# Project 2: Continuous Control

This project was a trigger to explore reinforcement learning frameworks. The framework which was used to solve the problem is [stable baselines 3](https://stable-baselines3.readthedocs.io/en/master/) which is implemented with pytorch. The problem was solved using A2C, PPO and TD3 on the 20 agent environment. Below one can find a description of each algorithm with references to the codebase, notes and graphs from the experiments, and finally a comparison of the effectiveness of the three algorithms on the problem at hand. 

## Usage of stable baselines 3

### About the library
The library has an interesting story. In an attempt to standardise implementations and give the ability to use recent reinforcement learning algorithms out of the box to benchmark problems, OpenAI created the library [baselines](https://github.com/openai/baselines). Though the project was sucessful, it still lacked consistency and ease of use. This led some users to fork the library and create a friendlier version with cleaner code, [stable baselines](https://stable-baselines.readthedocs.io/en/master). The main library is based on TensorFlow, but recently a new version of it was introduced, [stable baselines 3](https://stable-baselines3.readthedocs.io/en/master/), which uses PyTorch. The library has currently A2C, PPO and TD3 implemented and gives the ability to the user to set different hyper parameters and define the architectures of the policy and value networks. 

It must be stated that there are several other libraries which have similar structure. Ones which were considered were [reagent](https://github.com/facebookresearch/ReAgent), [dopamine](https://github.com/google/dopamine) and [kerasrl](https://keras-rl.readthedocs.io/en/latest/). Aside from those, one can find several implementations of more recent or specialized algorithms via [paperswithcode](https://paperswithcode.com/area/playing-games). 
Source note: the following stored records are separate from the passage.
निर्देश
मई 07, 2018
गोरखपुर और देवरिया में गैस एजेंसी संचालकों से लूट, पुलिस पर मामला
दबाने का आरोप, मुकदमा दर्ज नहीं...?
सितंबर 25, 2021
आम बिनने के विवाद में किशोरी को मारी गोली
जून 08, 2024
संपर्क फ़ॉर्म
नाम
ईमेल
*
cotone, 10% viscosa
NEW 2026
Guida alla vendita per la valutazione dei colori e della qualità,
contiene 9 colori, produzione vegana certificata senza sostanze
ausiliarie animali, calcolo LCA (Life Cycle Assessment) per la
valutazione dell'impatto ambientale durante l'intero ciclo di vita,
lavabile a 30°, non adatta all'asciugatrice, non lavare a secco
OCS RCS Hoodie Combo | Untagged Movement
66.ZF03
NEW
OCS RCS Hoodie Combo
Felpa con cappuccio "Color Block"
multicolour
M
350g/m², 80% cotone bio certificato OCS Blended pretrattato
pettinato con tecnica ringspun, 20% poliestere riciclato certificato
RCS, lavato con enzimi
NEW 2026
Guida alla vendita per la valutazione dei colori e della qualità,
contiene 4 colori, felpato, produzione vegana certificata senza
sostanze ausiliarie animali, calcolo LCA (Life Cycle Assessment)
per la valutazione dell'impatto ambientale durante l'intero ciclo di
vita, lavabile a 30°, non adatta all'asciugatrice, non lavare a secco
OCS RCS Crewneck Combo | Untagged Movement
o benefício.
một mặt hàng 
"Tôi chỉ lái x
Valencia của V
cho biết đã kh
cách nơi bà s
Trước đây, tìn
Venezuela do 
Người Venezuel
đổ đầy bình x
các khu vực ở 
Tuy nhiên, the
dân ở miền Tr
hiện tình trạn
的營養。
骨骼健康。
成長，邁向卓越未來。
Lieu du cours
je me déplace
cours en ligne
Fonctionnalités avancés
### Wrapping the Unity environments
One of the steps needed in order to use the library was to wrap the Unity environments in an environment class compatible with it. One can find the wrappers' code in `reacher/unity_environment_wrappers.py`. Two wrappers were built:
- One for the single agent environment. This was straight forward as one only needed to translate the Unity environment to a OpenAI gym environment.
- One for the multi-agent environment. Unfortunately stable baselines support only multiple environments with single agents in this direction. Nevertheless, the one can define a customized environment inheriting from `VecEnv` and handle the multiple agent actions as if they come from different environments.

## Learning algorithms
Below is a description of A2C, PPO and TD3. I attempt below to connect the algorithms with their implementation in the codebase.

### Rollout and prioritized replay


### A2C

### PPO

### TD3

## Experiments and solution of the enviroment

### PPO trained on the single agent environment
- Setting the network architecture
- Picking the right learning rate
- Results

### PPO trained on the multi-agent environment
- Big speed-up
- More robust on learning rate changes
- Results

### A2C
- Trained also on  the multi-agent environment
- Sometimes converges really fast
- Not as consistent in the results. Some times converges, some not.
- Results

### TD3
-
-
-

## Ideas for the future

### Learning faster
The solution to the problem is extremely close to the optimal score, 40, so there is not a lot to improve regarding performance. On the other hand one could explore options to make the convergence of training faster. Here are some ideas in this direction:
- *Tune the size of the rollout and the number of epochs.* Up to now the default values of 2048 environment steps till rollout and 10 epochs for training. One could do an ablation study on both parameters and check how the reduction of the 'collect data -> train' cycle affects the speed of convergence.
- Mixed precision training: This a generic low-level improvement. In a lot of use cases, especially in computer vision, one can sucessfully reduce the float precision to 16 bit on specific parts of the networks trained and achiece speed increase in both training and predicting with minimal drops in performance. Curious if this works equally well in the reinforcement learning setting.